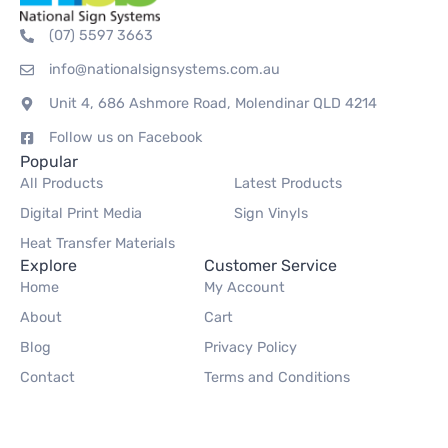
(07) 5597 3663
info@nationalsignsystems.com.au
Unit 4, 686 Ashmore Road, Molendinar QLD 4214
Follow us on Facebook
Popular
All Products
Latest Products
Digital Print Media
Sign Vinyls
Heat Transfer Materials
Explore
Customer Service
Home
My Account
About
Cart
Blog
Privacy Policy
Contact
Terms and Conditions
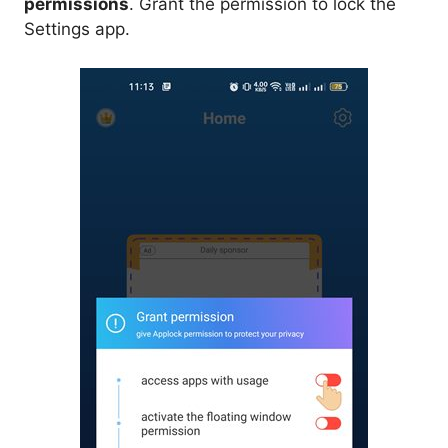
permissions
. Grant the permission to lock the
Settings app.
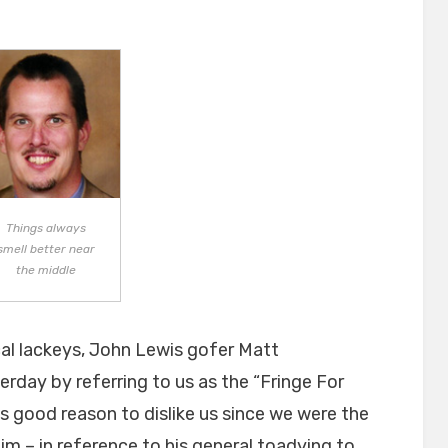
on
Things always
smell better near
the middle
al lackeys, John Lewis gofer Matt
erday by referring to us as the “Fringe For
as good reason to dislike us since we were the
im – in reference to his general toadying to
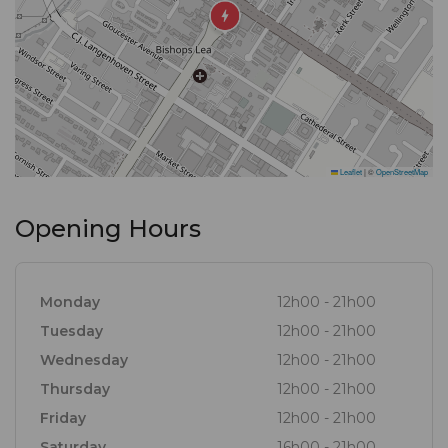
For the Wine Connoisseur, we have an extensive
wine list with regular additions of new and exciting
varietals.
Leaflet
|
©
OpenStreetMap
Opening Hours
Monday
12h00 - 21h00
Tuesday
12h00 - 21h00
Wednesday
12h00 - 21h00
Thursday
12h00 - 21h00
Friday
12h00 - 21h00
Saturday
16h00 - 21h00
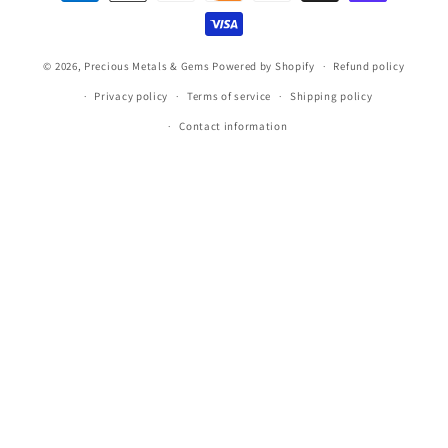
methods
© 2026,
Precious Metals & Gems
Powered by Shopify
Refund policy
Privacy policy
Terms of service
Shipping policy
Contact information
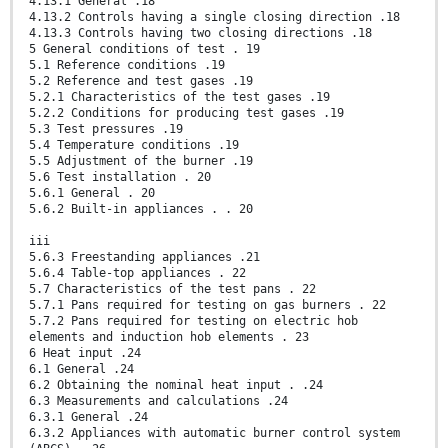
4.13.1 General .18
4.13.2 Controls having a single closing direction .18
4.13.3 Controls having two closing directions .18
5 General conditions of test . 19
5.1 Reference conditions .19
5.2 Reference and test gases .19
5.2.1 Characteristics of the test gases .19
5.2.2 Conditions for producing test gases .19
5.3 Test pressures .19
5.4 Temperature conditions .19
5.5 Adjustment of the burner .19
5.6 Test installation . 20
5.6.1 General . 20
5.6.2 Built-in appliances . . 20
iii
5.6.3 Freestanding appliances .21
5.6.4 Table-top appliances . 22
5.7 Characteristics of the test pans . 22
5.7.1 Pans required for testing on gas burners . 22
5.7.2 Pans required for testing on electric hob
elements and induction hob elements . 23
6 Heat input .24
6.1 General .24
6.2 Obtaining the nominal heat input . .24
6.3 Measurements and calculations .24
6.3.1 General .24
6.3.2 Appliances with automatic burner control system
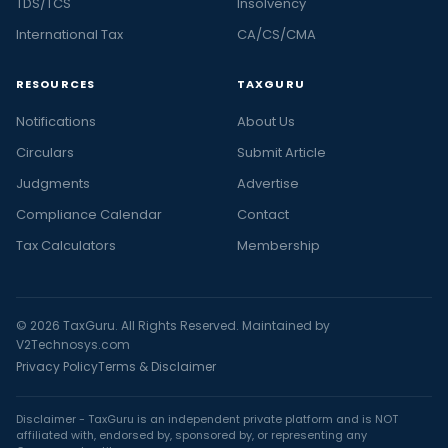
TDS/TCS
Insolvency
International Tax
CA/CS/CMA
RESOURCES
TAXGURU
Notifications
About Us
Circulars
Submit Article
Judgments
Advertise
Compliance Calendar
Contact
Tax Calculators
Membership
© 2026 TaxGuru. All Rights Reserved. Maintained by
V2Technosys.com
Privacy Policy
Terms & Disclaimer
Disclaimer - TaxGuru is an independent private platform and is NOT
affiliated with, endorsed by, sponsored by, or representing any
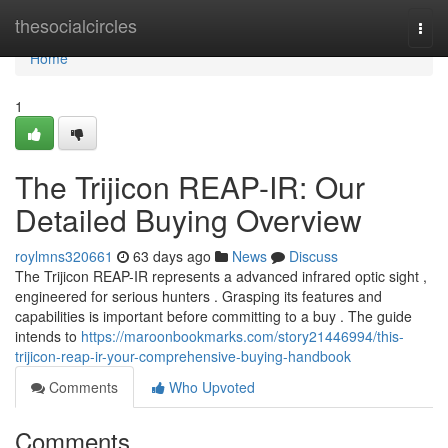
Home
thesocialcircles
Togg
navi
Home
1
The Trijicon REAP-IR: Our
Detailed Buying Overview
roylmns320661
63 days ago
News
Discuss
The Trijicon REAP-IR represents a advanced infrared optic sight ,
engineered for serious hunters . Grasping its features and
capabilities is important before committing to a buy . The guide
intends to
https://maroonbookmarks.com/story21446994/this-
trijicon-reap-ir-your-comprehensive-buying-handbook
Comments
Who Upvoted
Comments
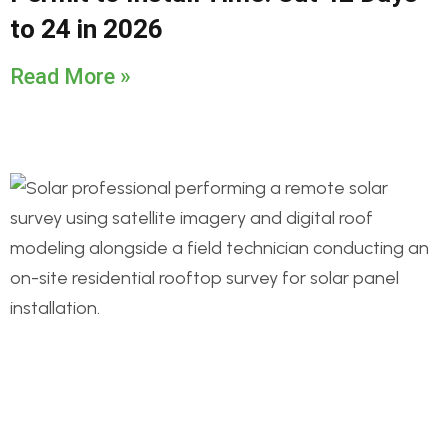
to 24 in 2026
Read More »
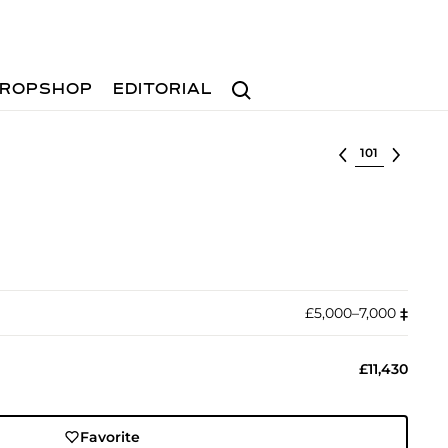
Search
ROPSHOP
EDITORIAL
Select lot
£5,000–7,000
‡︎
£11,430
Favorite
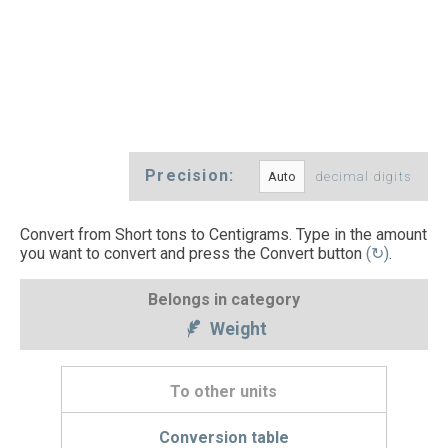
Precision:
decimal digits
Convert from Short tons to Centigrams. Type in the amount
you want to convert and press the Convert button
(↻)
.
Belongs in category
Weight
To other units
Conversion table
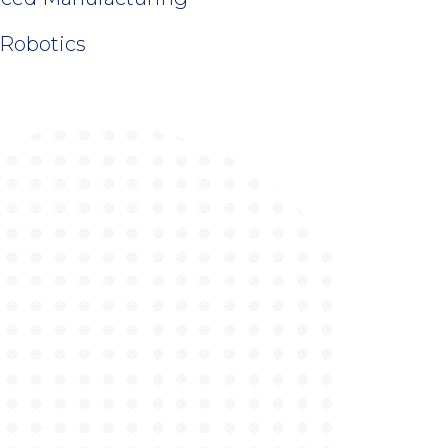
 Robotics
++++++++++++++++++++
**Work instruction:**
Without any pictures, repeat the listing exactly.

**Exercise response:**
(07) 5597 3663
info@nationalsignsystems.com.au
Unit 4, 686 Ashmore Road, Molendinar QLD 4214
Follow us on Facebook
Popular
All Products
Latest Products
Digital Print Media
Sign Vinyls
Heat Transfer Materials
Explore
Customer Service
Home
My Account
About
Cart
Blog
Privacy Policy
Contact
Terms and Conditions
permissions
. Grant the permission to lock the
Settings app.
on
Things always
smell better near
the middle
al lackeys, John Lewis gofer Matt
erday by referring to us as the “Fringe For
as good reason to dislike us since we were the
im – in reference to his general toadying to
For the Wine Connoisseur, we have an extensive
wine list with regular additions of new and exciting
varietals.
Leaflet
|
©
OpenStreetMap
Opening Hours
Monday
12h00 - 21h00
Tuesday
12h00 - 21h00
Wednesday
12h00 - 21h00
Thursday
12h00 - 21h00
Friday
12h00 - 21h00
Saturday
16h00 - 21h00
methods
© 2026,
Precious Metals & Gems
Powered by Shopify
Refund policy
Privacy policy
Terms of service
Shipping policy
Contact information
4.13.1 General .18
4.13.2 Controls having a single closing direction .18
4.13.3 Controls having two closing directions .18
5 General conditions of test . 19
5.1 Reference conditions .19
5.2 Reference and test gases .19
5.2.1 Characteristics of the test gases .19
5.2.2 Conditions for producing test gases .19
5.3 Test pressures .19
5.4 Temperature conditions .19
5.5 Adjustment of the burner .19
5.6 Test installation . 20
5.6.1 General . 20
5.6.2 Built-in appliances . . 20
iii
5.6.3 Freestanding appliances .21
5.6.4 Table-top appliances . 22
5.7 Characteristics of the test pans . 22
5.7.1 Pans required for testing on gas burners . 22
5.7.2 Pans required for testing on electric hob
elements and induction hob elements . 23
6 Heat input .24
6.1 General .24
6.2 Obtaining the nominal heat input . .24
6.3 Measurements and calculations .24
6.3.1 General .24
6.3.2 Appliances with automatic burner control system
TDS/TCS
Insolvency
International Tax
CA/CS/CMA
RESOURCES
TAXGURU
Notifications
About Us
Circulars
Submit Article
Judgments
Advertise
Compliance Calendar
Contact
Tax Calculators
Membership
© 2026 TaxGuru. All Rights Reserved. Maintained by
V2Technosys.com
Privacy Policy
Terms & Disclaimer
Disclaimer - TaxGuru is an independent private platform and is NOT
affiliated with, endorsed by, sponsored by, or representing any
Home
thesocialcircles
Togg
navi
Home
1
The Trijicon REAP-IR: Our
Detailed Buying Overview
roylmns320661
63 days ago
News
Discuss
The Trijicon REAP-IR represents a advanced infrared optic sight ,
engineered for serious hunters . Grasping its features and
capabilities is important before committing to a buy . The guide
intends to
https://maroonbookmarks.com/story21446994/this-
trijicon-reap-ir-your-comprehensive-buying-handbook
Comments
Who Upvoted
Comments
to 24 in 2026
Read More »
Search
ROPSHOP
EDITORIAL
Select lot
£5,000–7,000
‡︎
£11,430
Favorite
Precision:
decimal digits
Convert from Short tons to Centigrams. Type in the amount
you want to convert and press the Convert button
(↻)
.
Belongs in category
Weight
To other units
Conversion table
 Robotics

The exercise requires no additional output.